Ahora bien, pese a ser importantes, la ciencia y tecnología son únicamente instrumentos de los que se sirven las guerras, procesos en cuyos orígenes intervienen diversos elementos. Uno de ellos es la dual naturaleza humana, que navega en las turbulentas y conflictivas aguas de la cooperación y de la ambición: la egoísta lucha darwiniana por la supervivencia necesita también del altruismo. Otro elemento son los malditos nacionalismos, una sempiterna pandemia de la que la humanidad no ha sabido librarse y que desgraciadamente parece empeorar.
“La guerra –escribe la gran historiadora canadiense Margaret MacMillan al comienzo de su reciente libro, La guerra.

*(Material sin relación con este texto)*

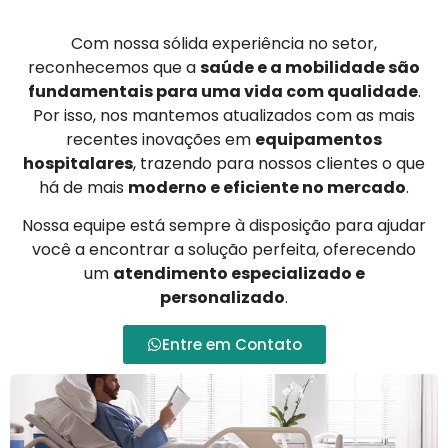
Com nossa sólida experiência no setor,
reconhecemos que a
saúde e a mobilidade são
fundamentais para uma vida com qualidade
.
Por isso, nos mantemos atualizados com as mais
recentes inovações em
equipamentos
hospitalares
, trazendo para nossos clientes o que
há de mais
moderno e eficiente no mercado
.
Nossa equipe está sempre à disposição para ajudar
você a encontrar a solução perfeita, oferecendo
um
atendimento especializado e
personalizado
.
Entre em Contato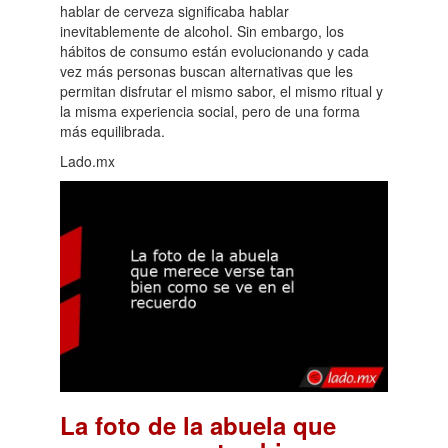
hablar de cerveza significaba hablar
inevitablemente de alcohol. Sin embargo, los
hábitos de consumo están evolucionando y cada
vez más personas buscan alternativas que les
permitan disfrutar el mismo sabor, el mismo ritual y
la misma experiencia social, pero de una forma
más equilibrada.
Lado.mx
La foto de la abuela que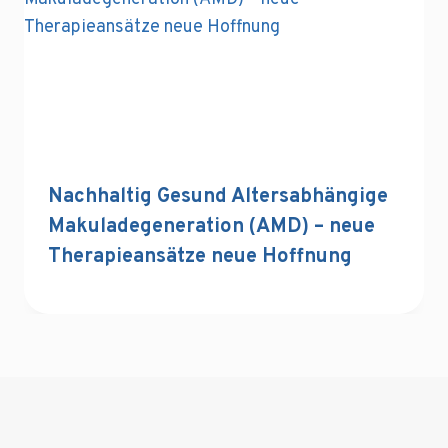
Nachhaltig Gesund Altersabhängige
Makuladegeneration (AMD) – neue
Therapieansätze neue Hoffnung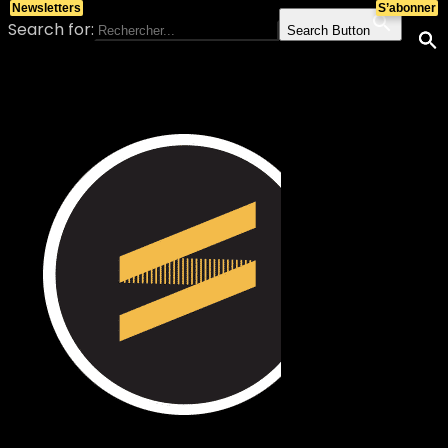
Newsletters
S’abonner
Search for:
Search Button
Skip to content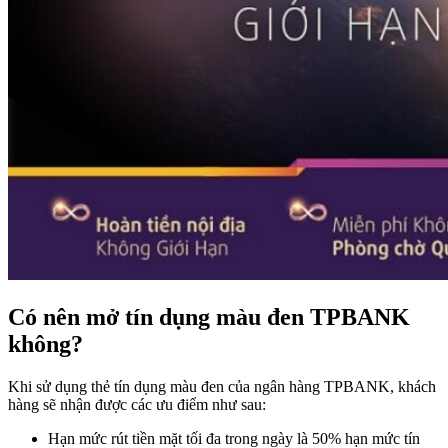
Có nên mở tín dụng màu đen TPBANK
không?
Khi sử dụng thẻ tín dụng màu đen của ngân hàng TPBANK, khách
hàng sẽ nhận được các ưu điểm như sau:
Hạn mức rút tiền mặt tối đa trong ngày là 50% hạn mức tín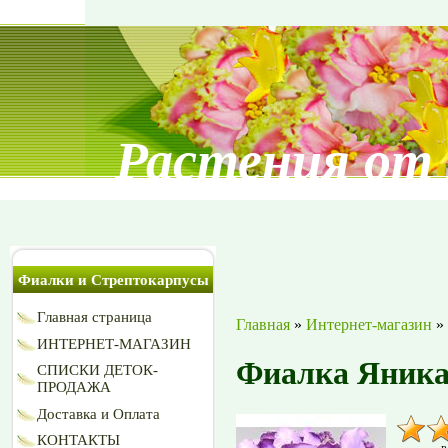
Растения от
Фиалки и Стрептокарпусы
Главная страница
Главная
»
Интернет-магазин
»
ИНТЕРНЕТ-МАГАЗИН
Фиалка Яника
СПИСКИ ДЕТОК-
ПРОДАЖА
Доставка и Оплата
КОНТАКТЫ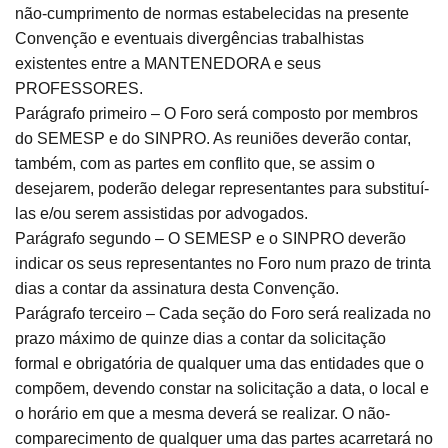
não-cumprimento de normas estabelecidas na presente
Convenção e eventuais divergências trabalhistas
existentes entre a MANTENEDORA e seus
PROFESSORES.
Parágrafo primeiro – O Foro será composto por membros
do SEMESP e do SINPRO. As reuniões deverão contar,
também, com as partes em conflito que, se assim o
desejarem, poderão delegar representantes para substituí-
las e/ou serem assistidas por advogados.
Parágrafo segundo – O SEMESP e o SINPRO deverão
indicar os seus representantes no Foro num prazo de trinta
dias a contar da assinatura desta Convenção.
Parágrafo terceiro – Cada seção do Foro será realizada no
prazo máximo de quinze dias a contar da solicitação
formal e obrigatória de qualquer uma das entidades que o
compõem, devendo constar na solicitação a data, o local e
o horário em que a mesma deverá se realizar. O não-
comparecimento de qualquer uma das partes acarretará no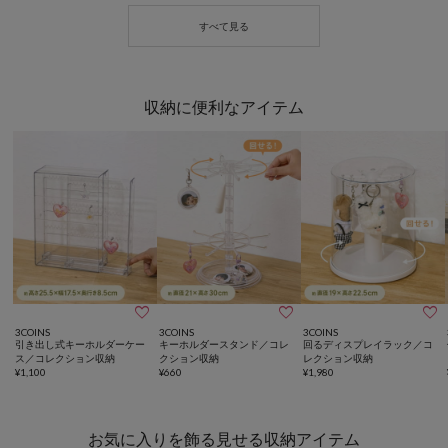
収納に便利なアイテム



3COINS
3COINS
3COINS
引き出し式キーホルダーケー
キーホルダースタンド／コレ
回るディスプレイラック／コ
ス／コレクション収納
クション収納
レクション収納
¥
1,100
¥
660
¥
1,980
お気に入りを飾る見せる収納アイテム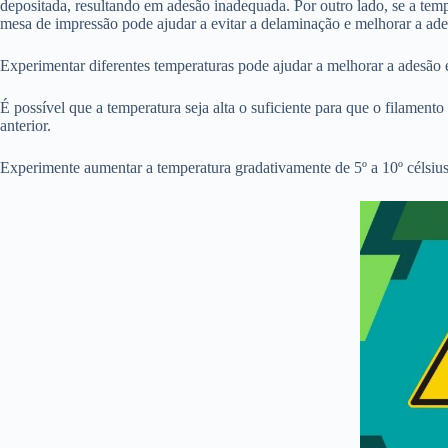
depositada, resultando em adesão inadequada. Por outro lado, se a temp
mesa de impressão pode ajudar a evitar a delaminação e melhorar a ade
Experimentar diferentes temperaturas pode ajudar a melhorar a adesão 
É possível que a temperatura seja alta o suficiente para que o filament
anterior.
Experimente aumentar a temperatura gradativamente de 5º a 10º célsius p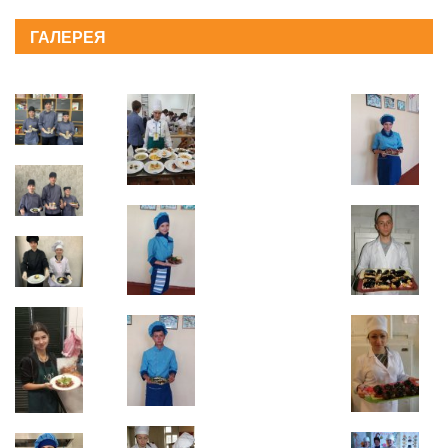
ГАЛЕРЕЯ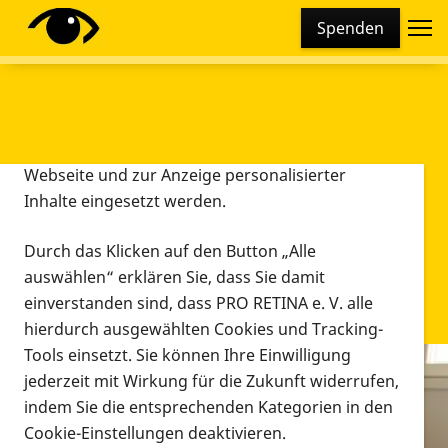
Cookie-Einstellungen
Spenden
Diese Webseite setzt verschiedene Cookies und
Tracking-Tools ein. Dies beinhaltet Cookies und
Tracking-Tools, die für den Betrieb der Webseite
technisch notwendig sind, die zu statistischen
Zwecken sowie zur besseren Bedienbarkeit der
Webseite und zur Anzeige personalisierter
Inhalte eingesetzt werden.
Durch das Klicken auf den Button „Alle
auswählen“ erklären Sie, dass Sie damit
einverstanden sind, dass PRO RETINA e. V. alle
hierdurch ausgewählten Cookies und Tracking-
Tools einsetzt. Sie können Ihre Einwilligung
jederzeit mit Wirkung für die Zukunft widerrufen,
Infomaterial
indem Sie die entsprechenden Kategorien in den
Infomaterial
Cookie-Einstellungen deaktivieren.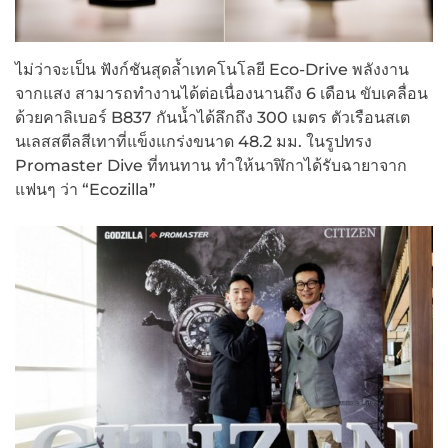
ไม่ว่าจะเป็น ฟังก์ชันสุดล้ำเทคโนโลยี Eco-Drive พลังงาน
จากแสง สามารถทำงานได้ต่อเนื่องนานถึง 6 เดือน ขับเคลื่อน
ด้วยคาลิเบอร์ B837 กันน้ำได้ลึกถึง 300 เมตร ตัวเรือนสเต
นเลสสตีลสีเทาที่แข็งแกร่งขนาด 48.2 มม. ในรูปทรง
Promaster Dive ที่ทนทาน ทำให้นาฬิกาได้รับฉายาจาก
แฟนๆ ว่า “Ecozilla”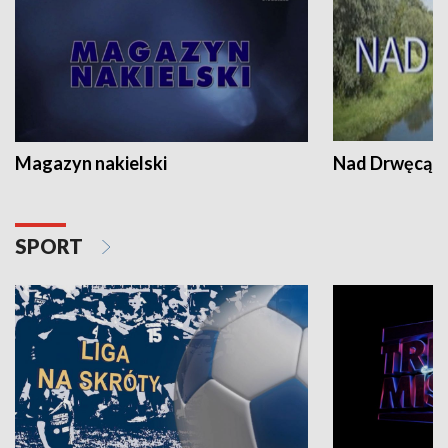
Magazyn nakielski
Nad Drwęcą
SPORT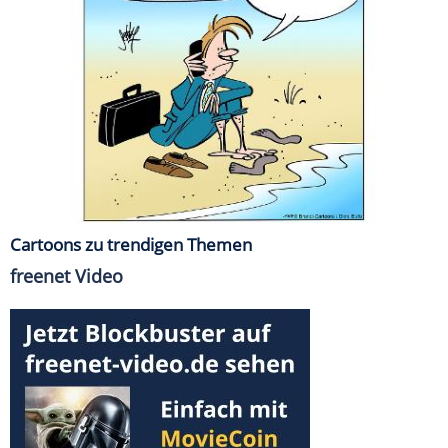
Cartoons zu trendigen Themen
freenet Video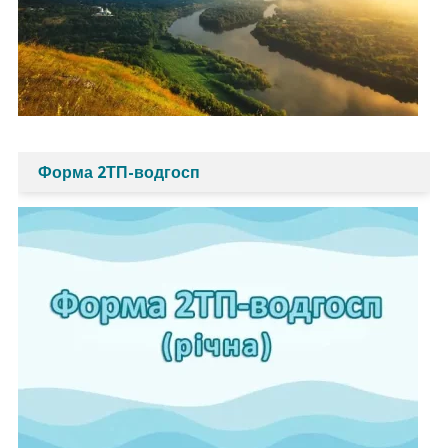
Форма 2ТП-водгосп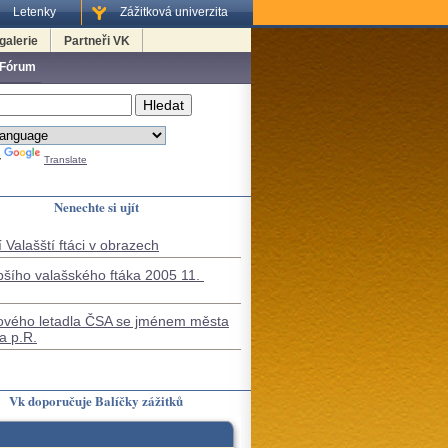
Letenky
Zážitková univerzita
galerie
Partneři VK
 Fórum
y
Translate
Nenechte si ujít
 Valašští ftáci v obrazech
pšího valašského ftáka 2005 11.
ového letadla ČSA se jménem města
a p.R.
Vk doporučuje Balíčky zážitků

Cómo nos han marcado los conflictos (Turner)– nos plantea una serie de interrogantes acerca de lo que significa ser humano y sobre la esencia misma de la sociedad. ¿Hace emerger la guerra la parte bestial de la naturaleza humana, o más bien su mejor parte? ¿La guerra es una faceta imborrable de la sociedad humana, imbricada en ella como un pecado original desde los tiempos en los que empezamos a organizarnos en grupos sociales? […]. ¿Son los cambios sociales los que conllevan nuevos tipos de guerra, o bien es la guerra la que transforma la sociedad?”. Son estas cuestiones fundamentales, incluso en aquellas naciones que ahora parecen protegidas de conflictos bélicos, pues en el globalizado mundo actual, la correa de transmisión entre lo lejano y lo cercano, entre lo bendecido por la paz o lo maldecido por la guerra, actúa muy rápidamente, como un virus que no conoce fronteras.
Es triste reconocerlo, pero al favorecer las guerras el desarrollo científico éste ha traído productos beneficiosos a la sociedad civil, especialmente en el ámbito de la medicina –por ejemplo, tratamientos para enfermedades infecciosas como el tétano o la tuberculosis–, aunque también abundaron en otras ciencias; la invención del máser y el láser está firmemente entroncada con el deseo de disponer de radares militares más precisos. Y no es solo la ciencia la beneficiada, también lo es la sociedad civil. Citando de nuevo a MacMillan: “Las grandes guerras estimulan el empleo; la mano de obra se vuelve más valiosa, así que los salarios y prestaciones aumentan, y los ricos pagan impuestos más altos de manera voluntaria (o les cuesta más evitar hacerlo). Al final de una guerra destructiva también resulta más fácil contemplar programas de reconstrucción y prestaciones sociales y ganarse con ellos el apoyo del pueblo”. Si alguno piensa que es doloroso que suceda esto, que sepa que tiene en mí un compañero.